Her slap to my arm was one only a mother could deliver.
“That’s enough of that, Rhett Ryan. Not in this house. Your name might allow you to talk like that out there, but here, in my kitchen, you’ll have some respect.”
“You got it.” I laughed.
I loved her.
She was the only woman I’d ever loved so openly.
It fucking terrified me how much I loved her, and yet how easy I found it to walk away.
Still. I walked away.
Chapter Twenty-Five
Thanks to Dicky hooking me up, I spent two days in the Baglioni Hotel, in Kensington, London. Seeing the smog of the city every day was oddly satisfying. I’d done nothing but drink and stay in my room as I sorted out a few odds and ends, needing to purge my mind of all the shit running through it.
It was a Wednesday night, just before midnight, and I’d been writing lyrics for the last three hours in preparation for meeting the guys for rehearsals and shit this week.

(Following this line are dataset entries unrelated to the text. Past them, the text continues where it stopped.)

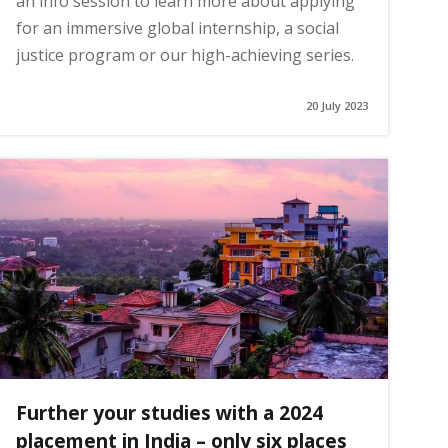
an info session to learn more about applying
for an immersive global internship, a social
justice program or our high-achieving series.
20 July 2023
Further your studies with a 2024
placement in India – only six places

I had become a lyrical fountain, overflowing with verses, choruses, bridges, and conclusions. Paper was strewn all over the place. I’d hung out of the window so many times to smoke, I had a permanent line indented across my chest from leaning over the ledge to look out at the dark, perfect night of the city that held so many fucking secrets.
I didn’t want to know any of them. I had enough of my own.
After every smoke, I’d dropped back down in the hotel room sofa, and I’d started scribbling again, only ever stopping to take another sip of whatever spirit I’d pulled from the minibar.
My pen flew across the paper, the visions of Julia making my dick hard every time she became my muse… which was more often than I’d admit to anyone. The amount of times I’d jerked off to thoughts of her already could have been embarrassing if I’d have been the kind of guy to give a shit.
This empty hotel room seemed like solitary confinement without her presence. I thought about going out and finding some hot woman to keep me occupied, but the thought of touching anyone who wasn’t Julia made my insides shrivel. The others were always the same, full of shit and all but forgotten the second I’d got what I wanted from them.
Jules was different, and different was my new favourite flavour.
Funny how I’d always thought the familiarity of the band was what kept me happy.It was the familiarity of her. Of her bossy voice, pointed stares, arched brows, folded arms, and those sexy cropped bloody blazers.
I stared down at the last scribbles of my handwriting that sat on top of the overcrowded coffee table.